Over the last six years, blockchain companies around the world have raised more than US$20Bn. Thanks to these large capital inflows into the sector, thousands of projects are now hiring talent and building new solutions and protocols. In just a few years, blockchain has gone from an unknown concept to one of the most competitive global technology sectors, and a pillar of the Fourth Industrial Revolution along with AI and IOT. Although this is extremely exciting, it can also be overwhelming for the uninitiated and especially so for investors.

Since Coinsilium's inception we have chosen a specific investment focus and a very distinctive proposition. In 2013, at a time when the word 'blockchain' was still largely unknown, we decided to focus on financing early-stage companies building blockchain technology tools and applications. Before co-founding Coinsilium I was managing venture capital and private equity funds and in 2014, in the nascent blockchain ecosystem, most investment opportunities naturally lay at the seed stages. This is a critical stage for any new venture, a period when entrepreneurs need guidance as well as capital and that's where we felt we could add strategic value, helping them grow their businesses to become attractive to VC funds for series A rounds and beyond.

One example of our contribution in the early development stage is the successful evolution of SatoshiPay, a company offering micro-payment solutions to content publishers in which Coinsilium invested in 2015. We helped its founding team with the positioning and commercial strategy for its first solutions until we exited, two years after our initial investment, at a significant premium. Since then, SatoshiPay has succeeded in raising additional funds and achieving ambitious milestones. Post-series A funding is a highly competitive market for professional investors, as only a tiny number of seed-funded companies will ever make it past the series A bottleneck; therefore, it is essential for Coinsilium to select the right companies with the potential to go beyond series A in order to produce asymmetrical returns for our shareholders.

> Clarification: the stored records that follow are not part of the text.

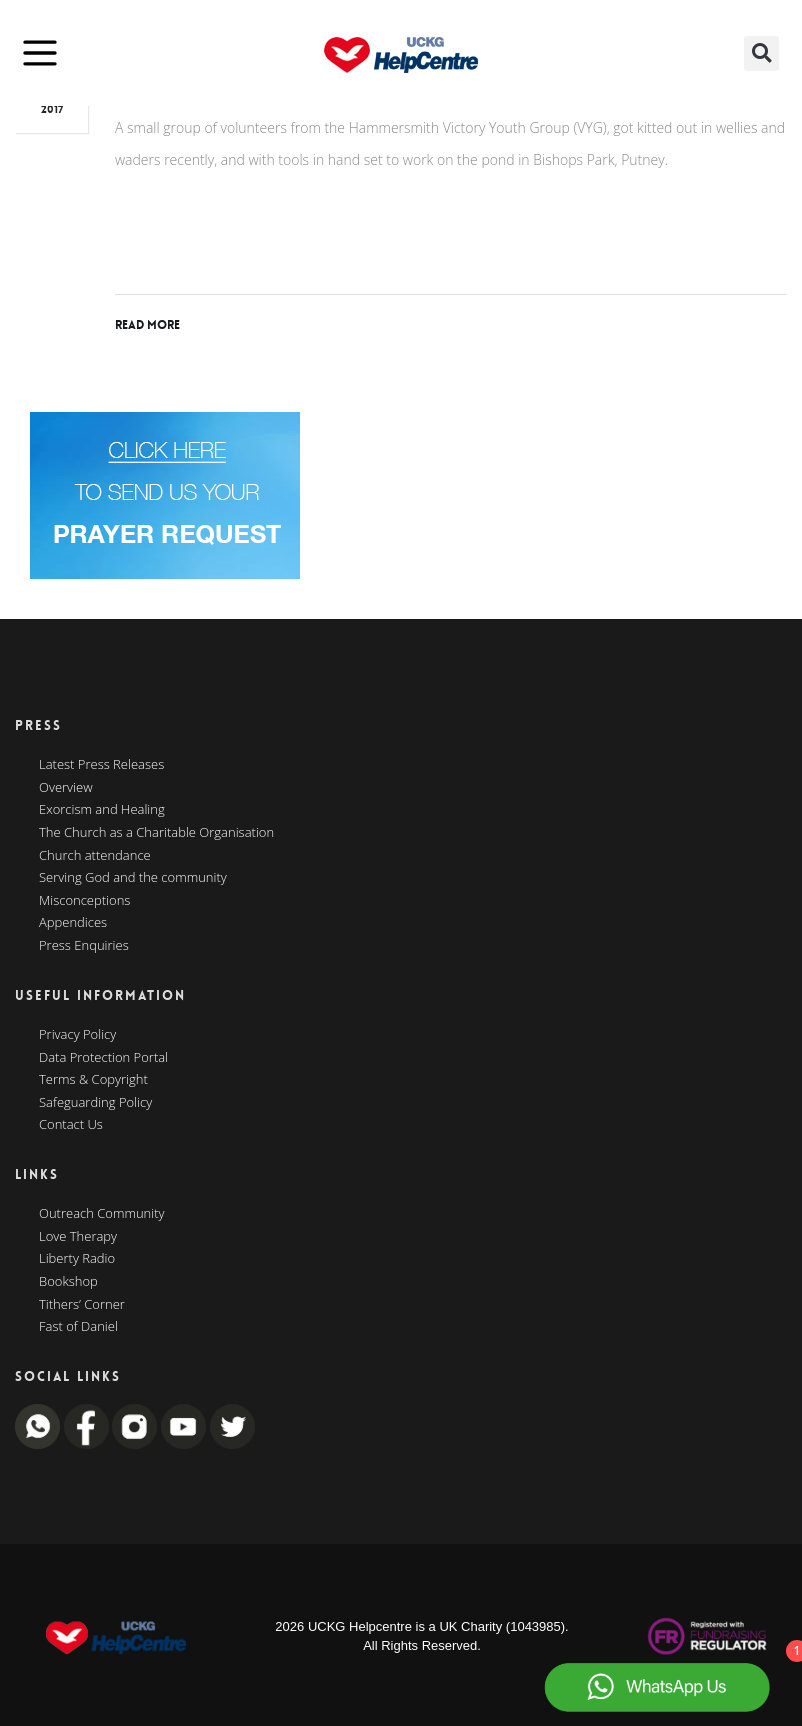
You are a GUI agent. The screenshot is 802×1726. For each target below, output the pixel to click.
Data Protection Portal (103, 1058)
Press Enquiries (84, 946)
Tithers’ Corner (82, 1305)
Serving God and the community (133, 878)
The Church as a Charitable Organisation (156, 833)
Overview (66, 788)
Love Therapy (78, 1237)
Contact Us (71, 1125)
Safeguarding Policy (95, 1103)
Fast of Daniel (78, 1327)
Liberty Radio (77, 1259)
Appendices (73, 923)
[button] (761, 53)
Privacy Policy (77, 1035)
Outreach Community (102, 1214)
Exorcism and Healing (102, 810)
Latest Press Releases (101, 765)
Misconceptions (84, 901)
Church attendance (95, 856)
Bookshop (68, 1282)
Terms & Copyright (93, 1080)
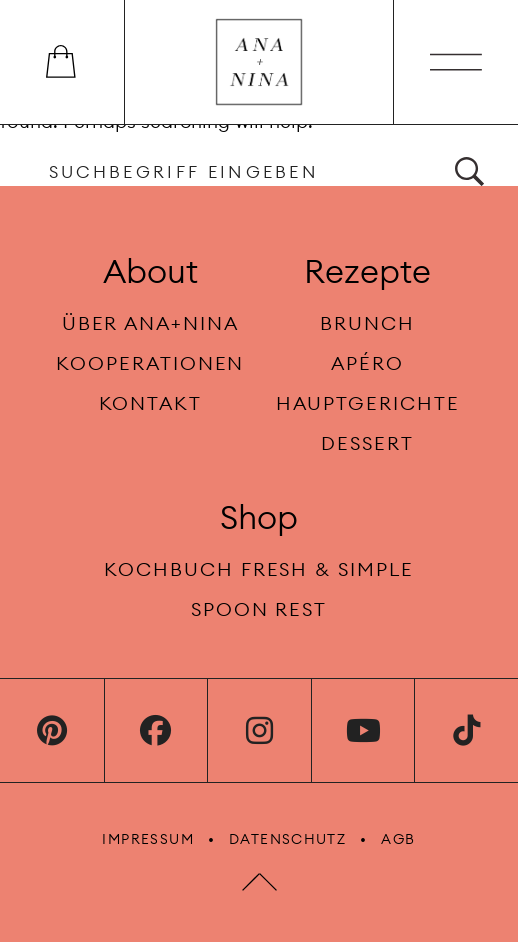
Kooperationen (150, 363)
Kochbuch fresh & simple (259, 569)
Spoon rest (259, 609)
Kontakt (151, 403)
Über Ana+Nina (150, 323)
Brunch (367, 323)
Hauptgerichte (368, 403)
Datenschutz (287, 839)
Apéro (367, 363)
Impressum (147, 839)
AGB (398, 839)
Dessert (367, 443)
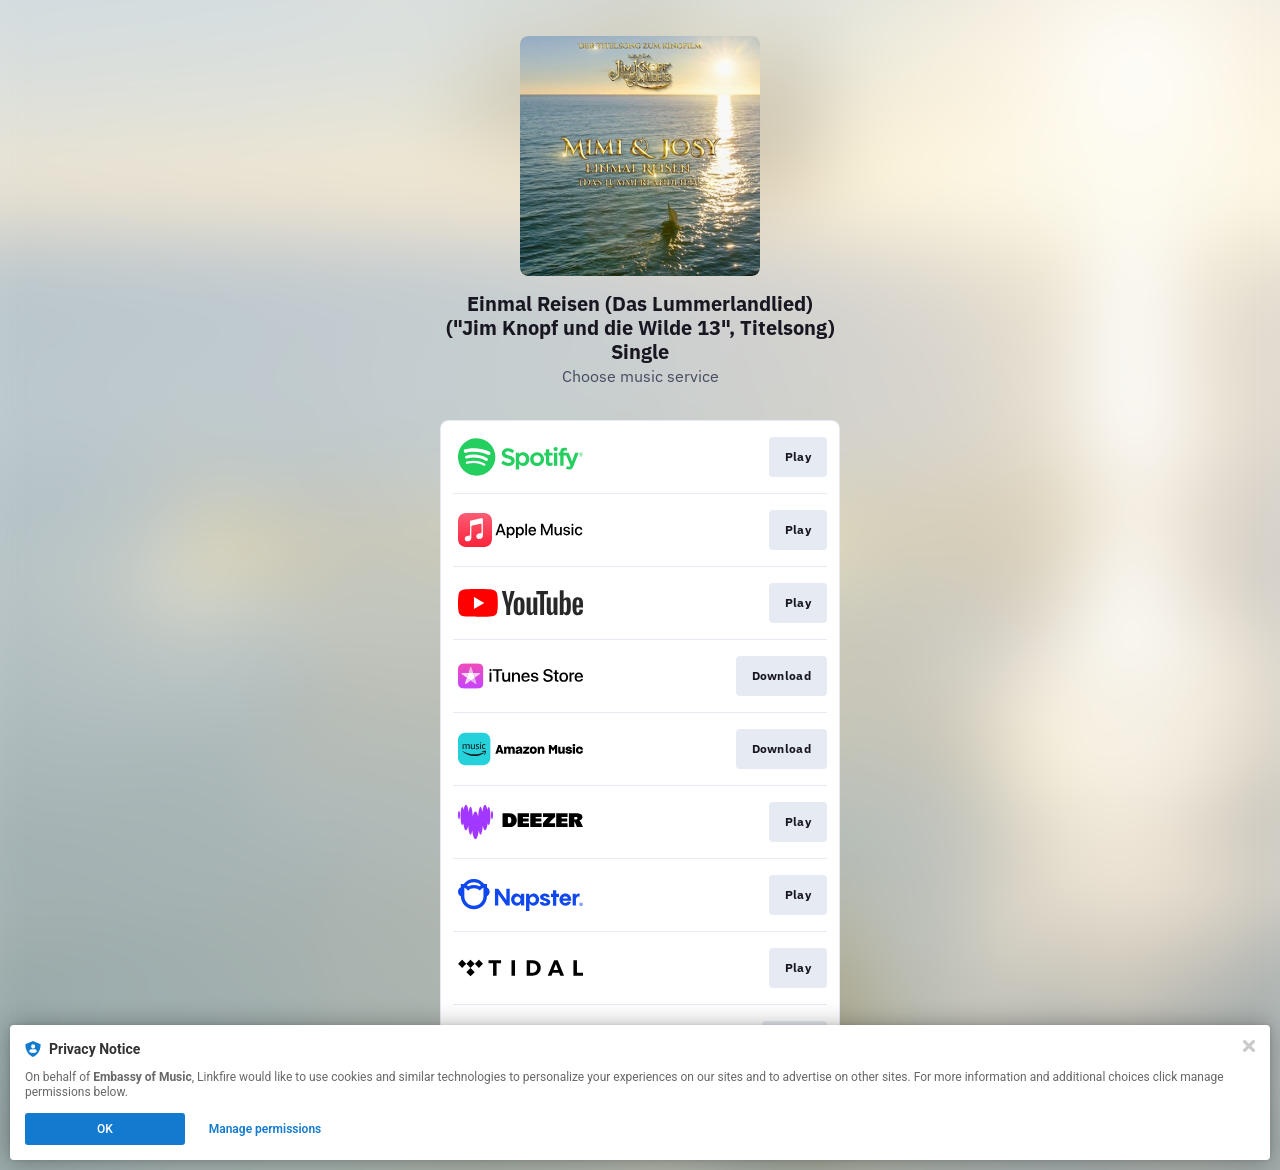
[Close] (1249, 1046)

One of our main sources of investment opportunities has been our own network of blockchain entrepreneurs and developers, built over the past seven years. I can highlight early contacts with entrepreneurs such as David Moskowitz whom I have known since 2013 and who co-founded Indorse, a skill validation platform in which Coinsilium invested in 2017. Indorse now serves Fortune 500 companies and last year closed a funding round with India's largest media house at a valuation representing a 350% uplift since our initial investment. Similarly, my first contact with Diego Gutierrez Zaldivar was in 2013, when he was a leading cryptocurrency advocate in Latin America; Coinsilium supported Diego's venture three years later when he cofounded RSK, a smart contract platform secured by the bitcoin blockchain, which is now a company with more than 100 staff.

Coinsilium investment strategy is region-agnostic, we have invested in companies with teams around the world; talent knows no frontiers, and neither do blockchain projects.

We see 2020 as the year when blockchain projects move from experiments and proofs of concept to mainstream applications in large markets. The next wave of users will not be tech experts or traders, they will be everyday people oblivious to the technology enabling the services they need to finance their businesses, send money overseas or for protecting their savings from erosion by inflation. In the next couple of years, we will see blockchain companies we have supported since day one transforming from trendy startups to commercially sustainable providers of services that can change the lives of millions for the better.

Eddy Travia, Chief Executive at Coinsilium.